Prince Buster


Cecil Bustamente Campbell, O.D. (born May 28, 1938), better known as Prince Buster and less known by his muslim name Muhammed Yusef Ali, is regarded as one of the most important figures in the history of ska and rocksteady music. The records he made on the Blue Beat label in the 1960s inspired many reggae and ska artists.

In 1960, Buster produced a record for the Folkes Brothers for the Wild Bells label, "Oh Carolina," under his nickname. This record was Jamaica's first to involve an element of African music - the drumming in the record was provided by Count Ossie, the lead nyabinghi drummer from the rastafarian camp, Camp David in the hills above Kingston. It was an instant hit in Jamaica (arguably because of its African drumming - it gave the people of Jamaica a cultural artifact all of their own), and Buster's early records, which were released in the UK by Blue Beat Records contributed greatly to the developing sound of ska. Buster was soon recording himself as well as producing records for others.

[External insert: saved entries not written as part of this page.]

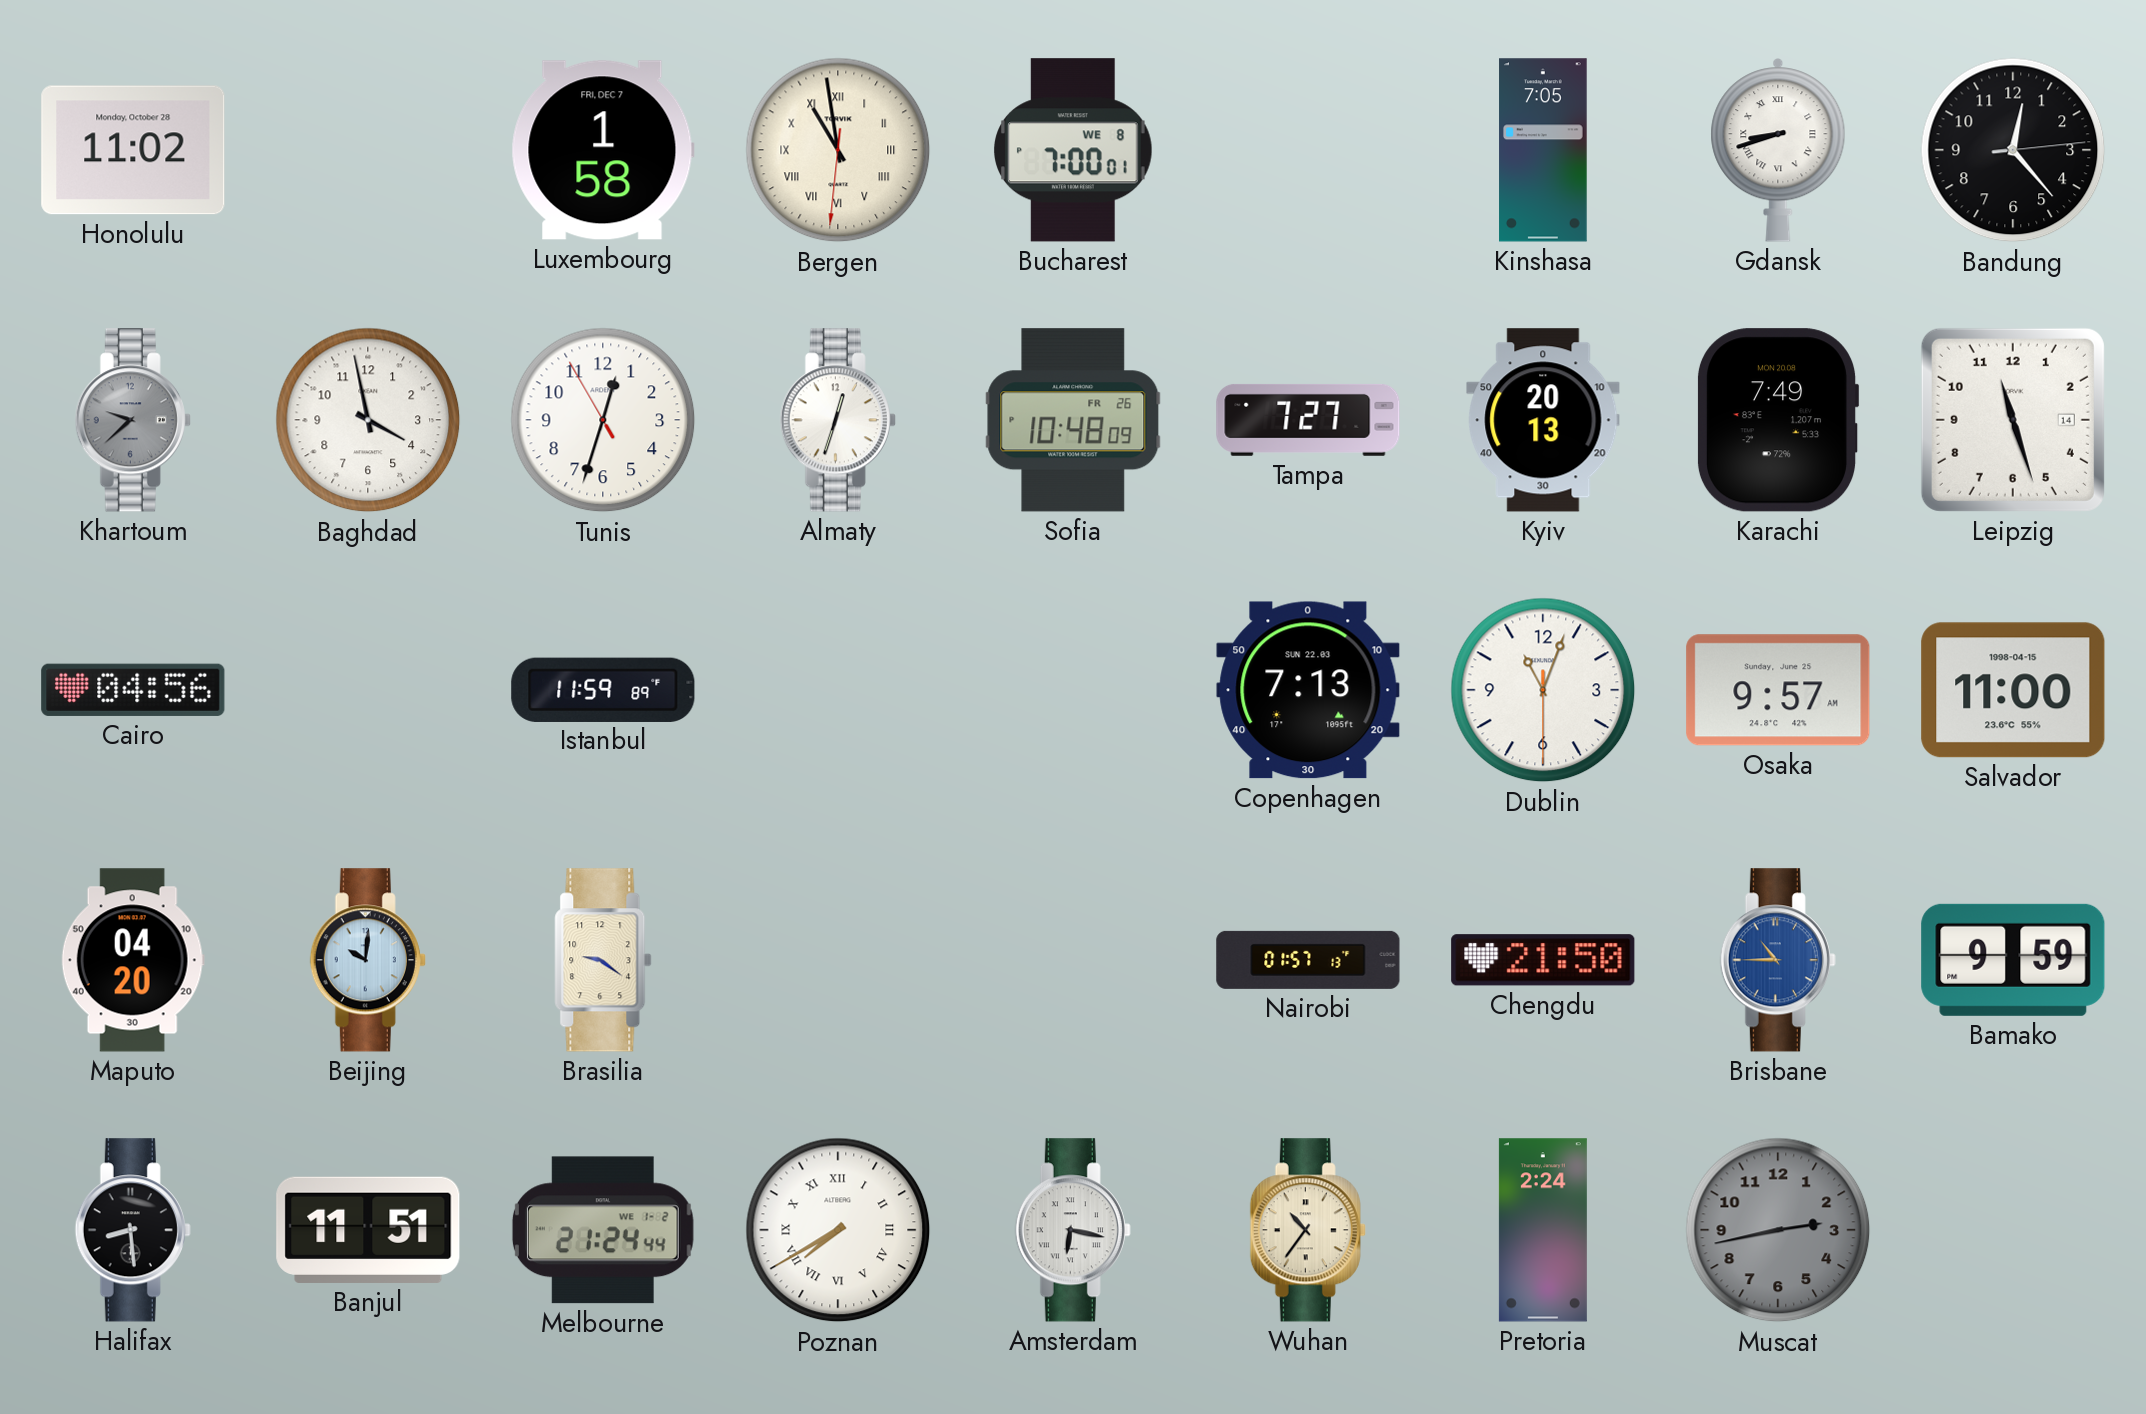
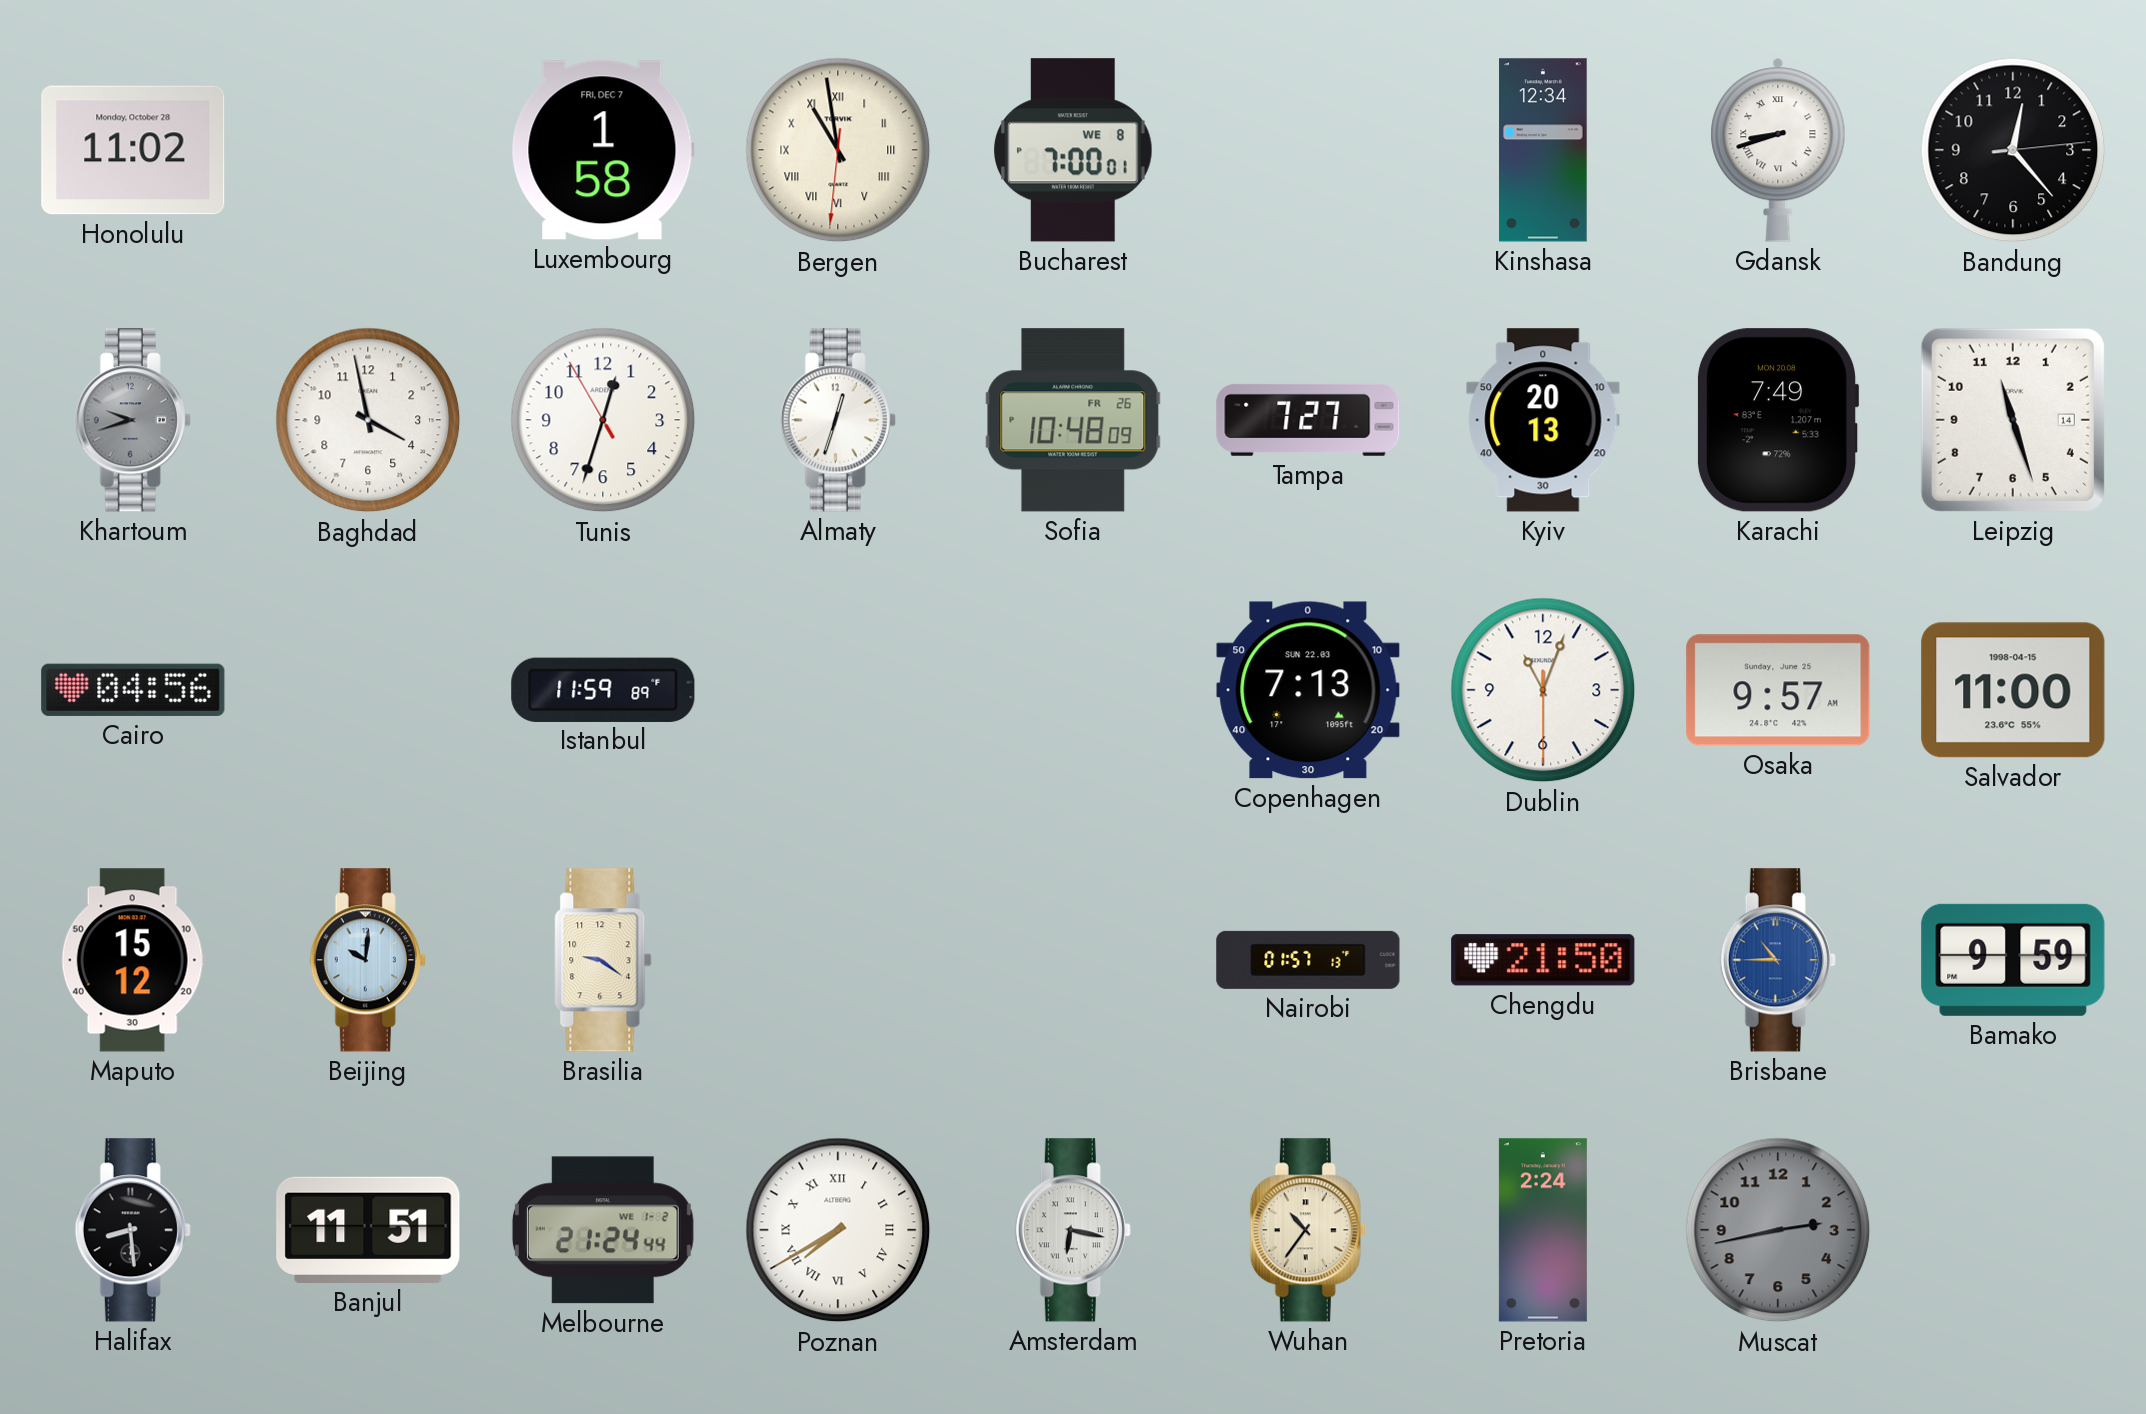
Kinshasa: 7:05 -> 12:34
Khartoum: 9:38 -> 9:42
Maputo: 04:20 -> 15:12
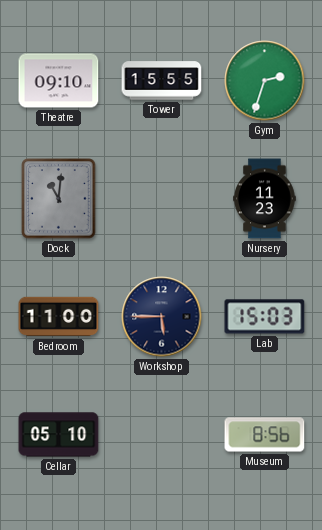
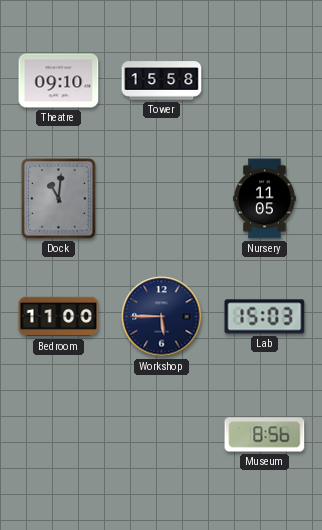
Tower: 15:55 -> 15:58
Gym: 2:33 -> none
Nursery: 11:23 -> 11:05
Cellar: 05:10 -> none
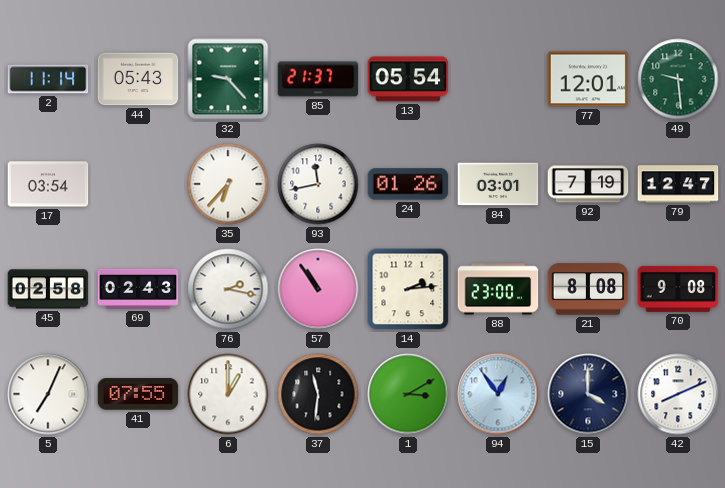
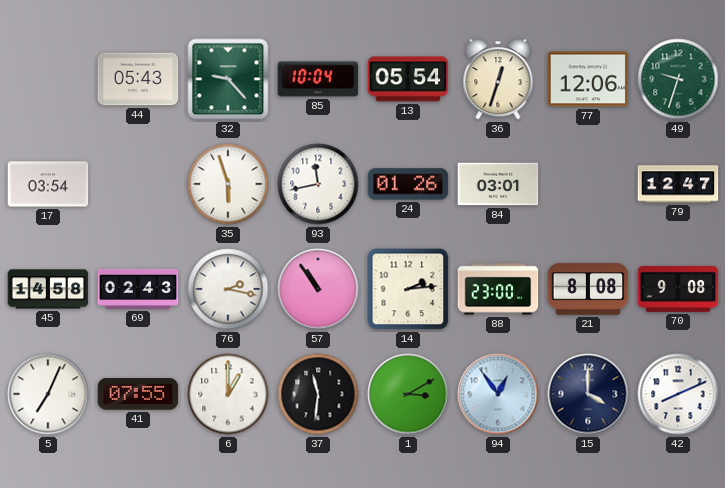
2: 11:14 -> none
85: 21:37 -> 10:04
36: none -> 12:33
77: 12:01 -> 12:06
49: 9:29 -> 9:33
35: 6:37 -> 5:57
92: 7:19 -> none
45: 02:58 -> 14:58
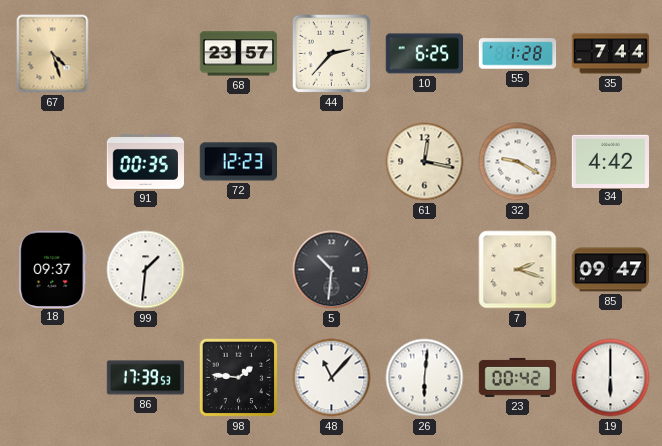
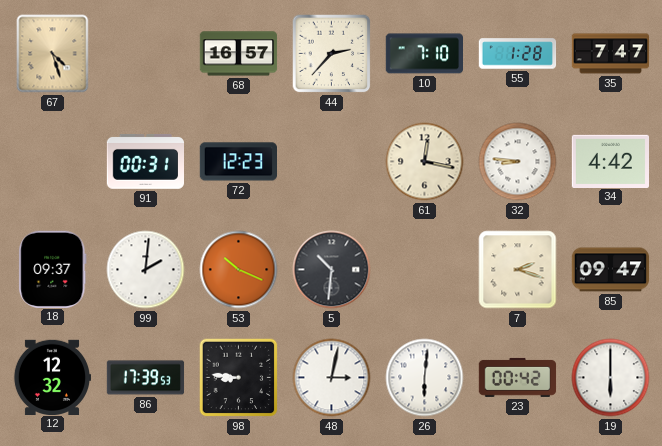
68: 23:57 -> 16:57
10: 6:25 -> 7:10
35: 7:44 -> 7:47
91: 00:35 -> 00:31
32: 9:20 -> 8:46
99: 1:31 -> 2:01
53: none -> 10:19
12: none -> 12:32
98: 1:46 -> 8:46
48: 11:07 -> 3:02
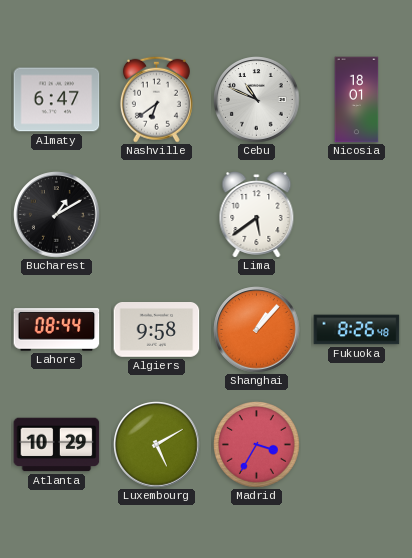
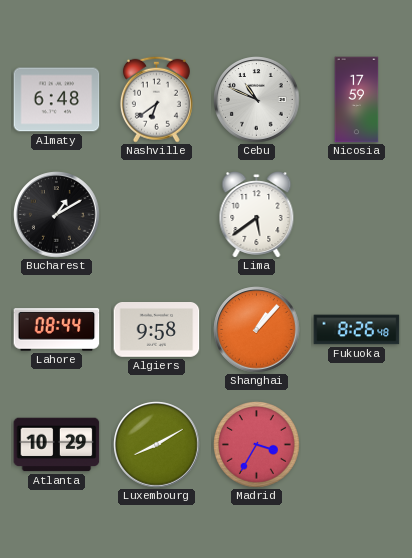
Almaty: 6:47 -> 6:48
Nicosia: 18:01 -> 17:59
Luxembourg: 5:10 -> 8:10
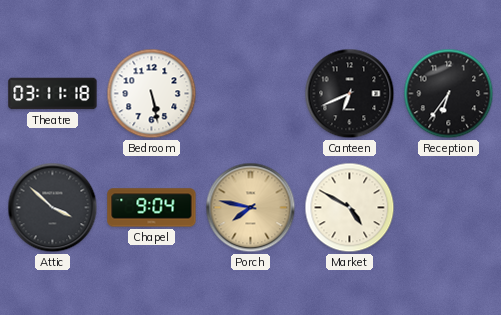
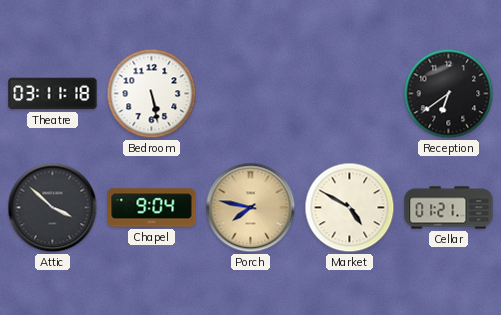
Canteen: 6:41 -> none
Reception: 6:36 -> 6:39
Cellar: none -> 01:21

From 1963 to the end of the decade, Buster wrote and produced hundreds of songs for Blue Beat. Soon after his initial success, Buster was drawing international attention. He toured Britain extensively during this period, playing to sellout crowds, and appeared on commercial TV broadcaster Rediffusion London's Friday early-evening pop show Ready, Steady, Go! in 1964. He became notorious for releasing "Big Five", a raunched-up re-write of Brook Benton's "Rainy Night in Georgia".